Many entrepreneurs prefer to form limited liability companies than other forms of businesses. LLCs can be created by an individual alone, by several people , or by other entities. The reason for the popularity of LLCs is the provision of limited liability. Customers cannot sue the owner for business issues, and creditors cannot seize the business owners’ personal properties to recover business debts.
Since forming an LLC is a lengthy and complicated process, you can work with LLC formation services if you wish to register one.
Here are some benefits of forming a limited liability company:
Corporations have a management structure that is fixed. It comprises a board of directors that oversees the company officers responsible for the business and its day-to-day operations. The shareholders or owners have to meet once a year to elect the directors who manage the company. LLCs are not obligated to use the formal structure. Owners can freely decide on how to manage their business.
Flexible Profit Distribution
LLCs are flexible in the way profits are distributed among the owners. They are not required to have equal distribution or according to the percentage of ownership. An example is where people might have equal interests in LCC but agree that one will get a more significant share of profits since he contributed more labor or money in the business’s startup phase. On the other hand, corporations must distribute their earnings to the owners according to share numbers and types.
Tax Advantages of an LCC
Since they don’t have a separate tax classification, LLCs can adopt the tax status of partnerships, sole proprietorship, or corporations. They are often automatically classified as sole proprietorships or partnerships if they have one or two owners, respectively.

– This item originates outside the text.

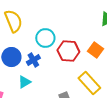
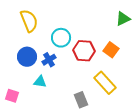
cyan triangle: (24, 82) -> (40, 82), turned 40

Therefore, these companies can benefit from pass-through taxation, meaning that they don’t have to pay corporate taxes or LLC taxes. Instead, the income and expense of LLC pass through the personal tax returns of the owner.
Corporations have limited liability, but numerous requirements have to be met that might not work well for a small business that is informally run. For example, corporations have to hold annual meetings of the shareholders, make yearly reports, etc. The record-keeping of corporations is also substantial. On the other hand, LLCs do not have annual meetings.